A faithful copy of every entry, with the pictures removed, is what is needed here.

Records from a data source
= = =

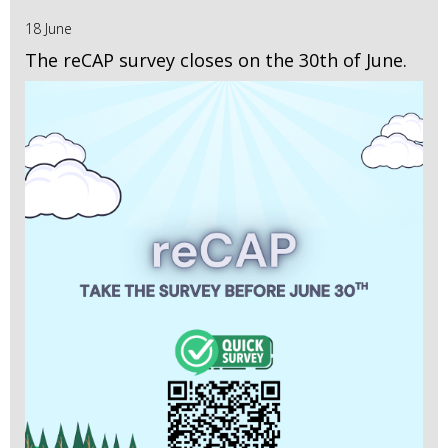
18 June
The reCAP survey closes on the 30th of June.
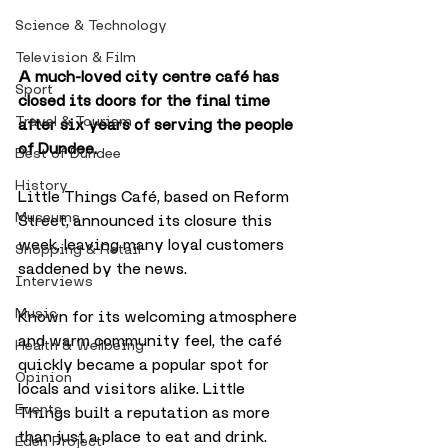
Science & Technology
Television & Film
A much-loved city centre café has 
Sport
closed its doors for the final time 
Travel & Tourism
after six years of serving the people 
of Dundee.
Best of Dundee
History
Little Things Café, based on Reform 
Museums
Street, announced its closure this 
week, leaving many loyal customers 
Shopping & Retail
saddened by the news.
Interviews
Music
Known for its welcoming atmosphere 
and warm community feel, the café 
Health & Wellbeing
quickly became a popular spot for 
Opinion
locals and visitors alike. Little 
Events
Things built a reputation as more 
than just a place to eat and drink.
Eden Project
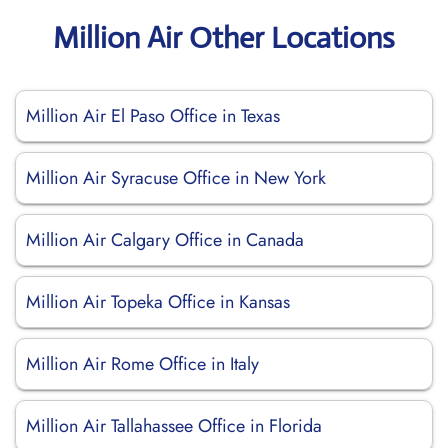
Million Air Other Locations
Million Air El Paso Office in Texas
Million Air Syracuse Office in New York
Million Air Calgary Office in Canada
Million Air Topeka Office in Kansas
Million Air Rome Office in Italy
Million Air Tallahassee Office in Florida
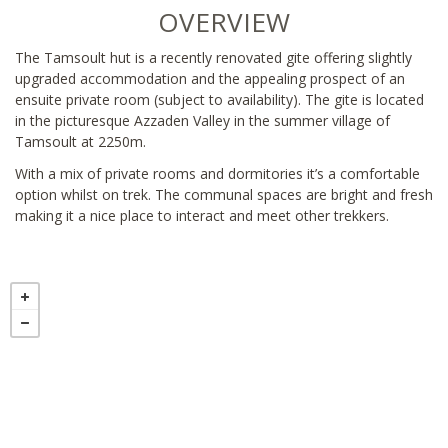
OVERVIEW
The Tamsoult hut is a recently renovated gite offering slightly
upgraded accommodation and the appealing prospect of an
ensuite private room (subject to availability). The gite is located
in the picturesque Azzaden Valley in the summer village of
Tamsoult at 2250m.
With a mix of private rooms and dormitories it’s a comfortable
option whilst on trek. The communal spaces are bright and fresh
making it a nice place to interact and meet other trekkers.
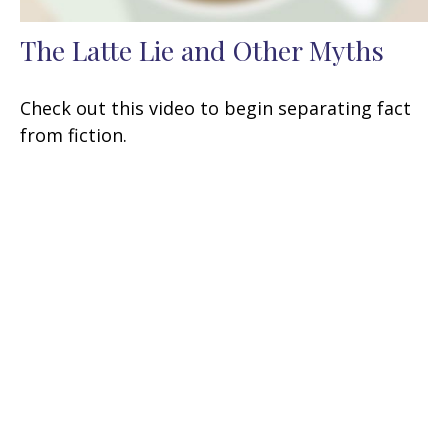
The Latte Lie and Other Myths
Check out this video to begin separating fact
from fiction.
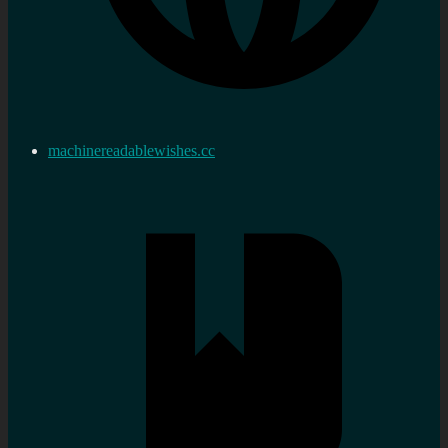
machinereadablewishes.cc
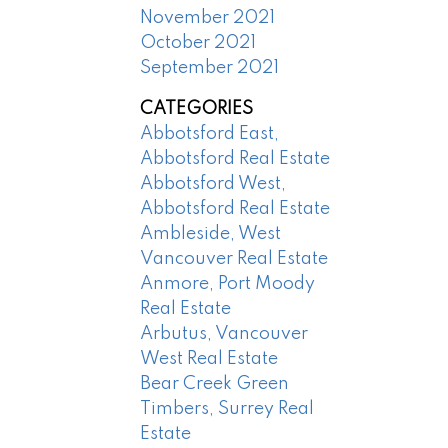
November 2021
October 2021
September 2021
CATEGORIES
Abbotsford East,
Abbotsford Real Estate
Abbotsford West,
Abbotsford Real Estate
Ambleside, West
Vancouver Real Estate
Anmore, Port Moody
Real Estate
Arbutus, Vancouver
West Real Estate
Bear Creek Green
Timbers, Surrey Real
Estate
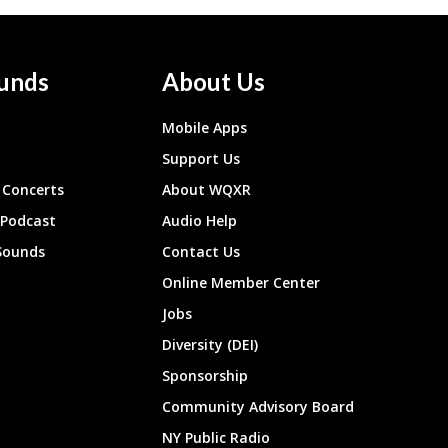
unds
About Us
Mobile Apps
Support Us
Concerts
About WQXR
 Podcast
Audio Help
Sounds
Contact Us
Online Member Center
Jobs
Diversity (DEI)
Sponsorship
Community Advisory Board
NY Public Radio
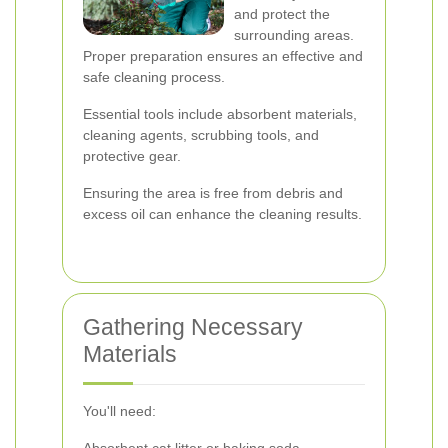
and protect the
surrounding areas.
Proper preparation ensures an effective and
safe cleaning process.
Essential tools include absorbent materials,
cleaning agents, scrubbing tools, and
protective gear.
Ensuring the area is free from debris and
excess oil can enhance the cleaning results.
Gathering Necessary
Materials
You'll need:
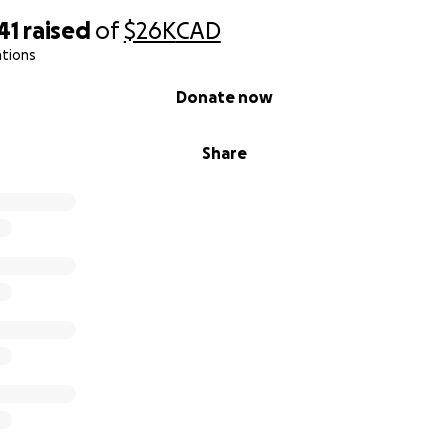
41
raised
of
$26K
CAD
ations
Donate now
Share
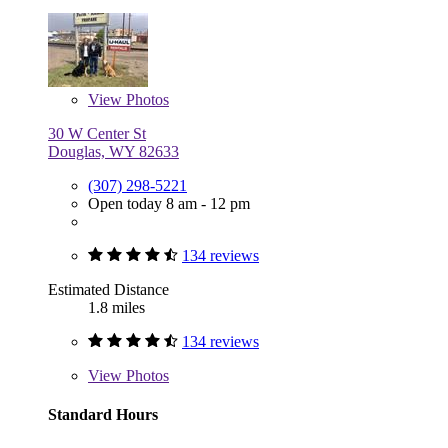
View
Photos
30 W Center St
Douglas, WY 82633
(307) 298-5221
Open today 8 am - 12 pm
134 reviews
Estimated Distance
1.8 miles
134 reviews
View
Photos
Standard Hours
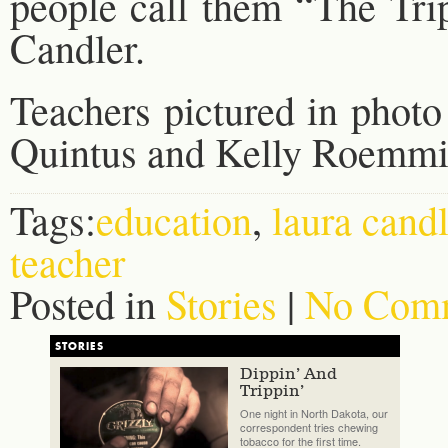
people call them “The Trip
Candler.
Teachers pictured in photo 
Quintus and Kelly Roemmi
Tags:
education
,
laura candl
teacher
Posted in
Stories
|
No Comm
STORIES
Dippin’ And
Trippin’
One night in North Dakota, our
correspondent tries chewing
tobacco for the first time.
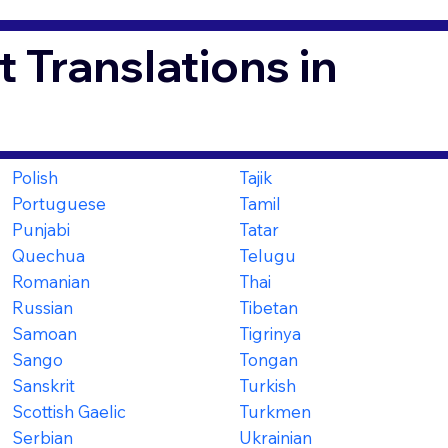
 Translations in
Polish
Tajik
Portuguese
Tamil
Punjabi
Tatar
Quechua
Telugu
Romanian
Thai
Russian
Tibetan
Samoan
Tigrinya
Sango
Tongan
Sanskrit
Turkish
Scottish Gaelic
Turkmen
Serbian
Ukrainian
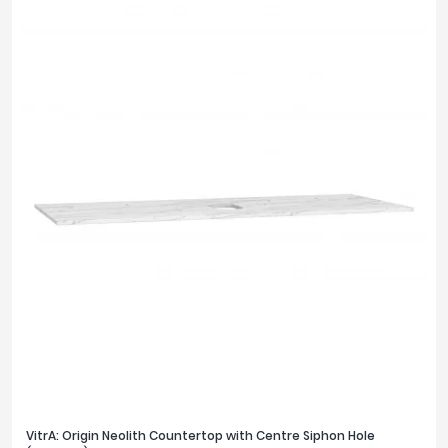
VitrA: Origin Neolith Countertop with Centre Siphon Hole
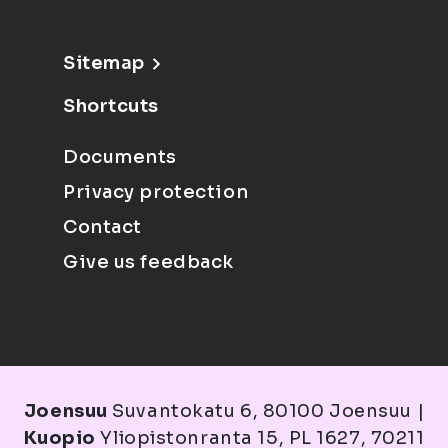
Sitemap
Shortcuts
Documents
Privacy protection
Contact
Give us feedback
Joensuu
Suvantokatu 6, 80100 Joensuu |
Kuopio
Yliopistonranta 15, PL 1627, 70211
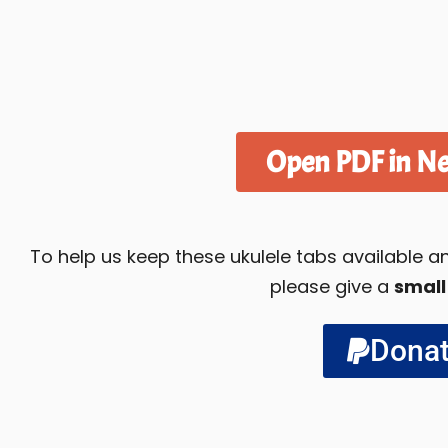
Open PDF in N
To help us keep these ukulele tabs available
please give a
small
Dona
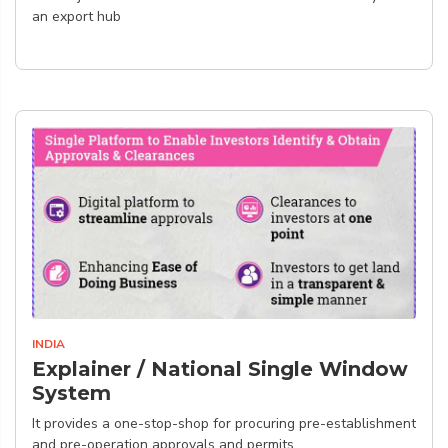
an export hub
INDIA
Explainer / National Single Window
System
It provides a one-stop-shop for procuring pre-establishment
and pre-operation approvals and permits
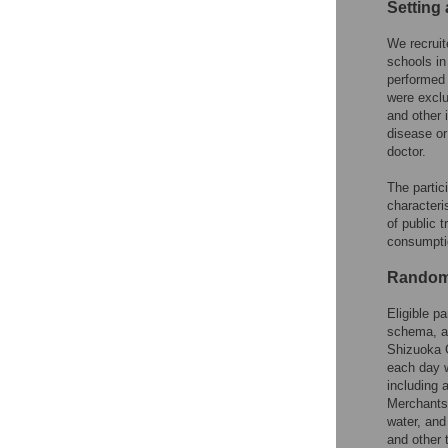
Setting 
We recruit
schools in
performed 
were exclu
and other 
disease or
doctor.
The partic
characteri
of public t
consumptio
Randomi
Eligible p
schema, an
Shizuoka G
each day w
including 
Merchants 
water, and
and other 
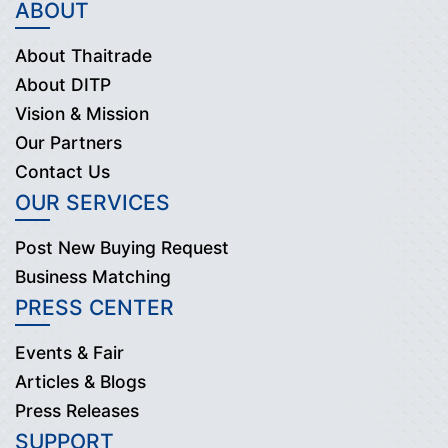
ABOUT
About Thaitrade
About DITP
Vision & Mission
Our Partners
Contact Us
OUR SERVICES
Post New Buying Request
Business Matching
PRESS CENTER
Events & Fair
Articles & Blogs
Press Releases
SUPPORT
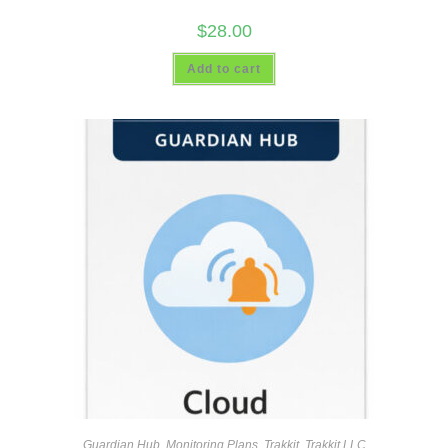
$
28.00
Add to cart
Guardian Hub
,
Monitoring Plans
,
Trakkit
,
Trakkit LLC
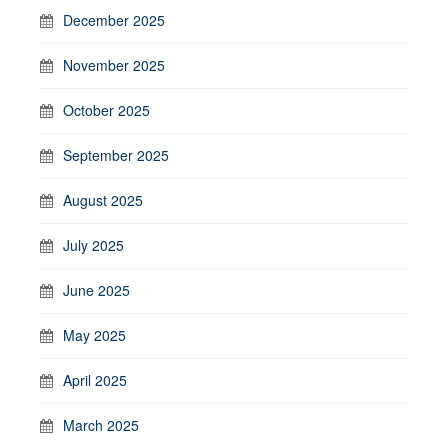
December 2025
November 2025
October 2025
September 2025
August 2025
July 2025
June 2025
May 2025
April 2025
March 2025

= = =

Exercise output =>
18 June
The reCAP survey closes on the 30th of June.
Science & Technology
Television & Film
A much-loved city centre café has 
Sport
closed its doors for the final time 
Travel & Tourism
after six years of serving the people 
of Dundee.
Best of Dundee
History
Little Things Café, based on Reform 
Museums
Street, announced its closure this 
week, leaving many loyal customers 
Shopping & Retail
saddened by the news.
Interviews
Music
Known for its welcoming atmosphere 
and warm community feel, the café 
Health & Wellbeing
quickly became a popular spot for 
Opinion
locals and visitors alike. Little 
Events
Things built a reputation as more 
than just a place to eat and drink.
Eden Project
Million Air Other Locations
Million Air El Paso Office in Texas
Million Air Syracuse Office in New York
Million Air Calgary Office in Canada
Million Air Topeka Office in Kansas
Million Air Rome Office in Italy
Million Air Tallahassee Office in Florida
OVERVIEW
The Tamsoult hut is a recently renovated gite offering slightly
upgraded accommodation and the appealing prospect of an
ensuite private room (subject to availability). The gite is located
in the picturesque Azzaden Valley in the summer village of
Tamsoult at 2250m.
With a mix of private rooms and dormitories it’s a comfortable
option whilst on trek. The communal spaces are bright and fresh
making it a nice place to interact and meet other trekkers.
The Latte Lie and Other Myths
Check out this video to begin separating fact
from fiction.
machinereadablewishes.cc
November 2021
October 2021
September 2021
CATEGORIES
Abbotsford East,
Abbotsford Real Estate
Abbotsford West,
Abbotsford Real Estate
Ambleside, West
Vancouver Real Estate
Anmore, Port Moody
Real Estate
Arbutus, Vancouver
West Real Estate
Bear Creek Green
Timbers, Surrey Real
Estate
unds
About Us
Mobile Apps
Support Us
Concerts
About WQXR
 Podcast
Audio Help
Sounds
Contact Us
Online Member Center
Jobs
Diversity (DEI)
Sponsorship
Community Advisory Board
NY Public Radio
and protect the
surrounding areas.
Proper preparation ensures an effective and
safe cleaning process.
Essential tools include absorbent materials,
cleaning agents, scrubbing tools, and
protective gear.
Ensuring the area is free from debris and
excess oil can enhance the cleaning results.
Gathering Necessary
Materials
You'll need:
41
raised
of
$26K
CAD
ations
Donate now
Share
View
Photos
30 W Center St
Douglas, WY 82633
(307) 298-5221
Open today 8 am - 12 pm
134 reviews
Estimated Distance
1.8 miles
134 reviews
View
Photos
Standard Hours
people call them “The Trip
Candler.
Teachers pictured in photo 
Quintus and Kelly Roemmi
Tags:
education
,
laura candl
teacher
Posted in
Stories
|
No Comm
STORIES
Dippin’ And
Trippin’
One night in North Dakota, our
correspondent tries chewing
tobacco for the first time.
 Translations in
Polish
Tajik
Portuguese
Tamil
Punjabi
Tatar
Quechua
Telugu
Romanian
Thai
Russian
Tibetan
Samoan
Tigrinya
Sango
Tongan
Sanskrit
Turkish
Scottish Gaelic
Turkmen
Serbian
Ukrainian
VitrA: Origin Neolith Countertop with Centre Siphon Hole
Sitemap
Shortcuts
Documents
Privacy protection
Contact
Give us feedback
Joensuu
Suvantokatu 6, 80100 Joensuu |
Kuopio
Yliopistonranta 15, PL 1627, 70211
Open PDF in N
To help us keep these ukulele tabs available
please give a
small
Dona
an export hub
INDIA
Explainer / National Single Window
System
It provides a one-stop-shop for procuring pre-establishment
and pre-operation approvals and permits
Setting 
We recruit
schools in
performed 
were exclu
and other 
disease or
doctor.
The partic
characteri
of public t
consumptio
Randomi
Eligible p
schema, an
Shizuoka G
each day w
including 
Merchants 
water, and
and other 
ABOUT
About Thaitrade
About DITP
Vision & Mission
Our Partners
Contact Us
OUR SERVICES
Post New Buying Request
Business Matching
PRESS CENTER
Events & Fair
Articles & Blogs
Press Releases
SUPPORT
$
28.00
Add to cart
Guardian Hub
,
Monitoring Plans
,
Trakkit
,
Trakkit LLC
December 2025
November 2025
October 2025
September 2025
August 2025
July 2025
June 2025
May 2025
April 2025
March 2025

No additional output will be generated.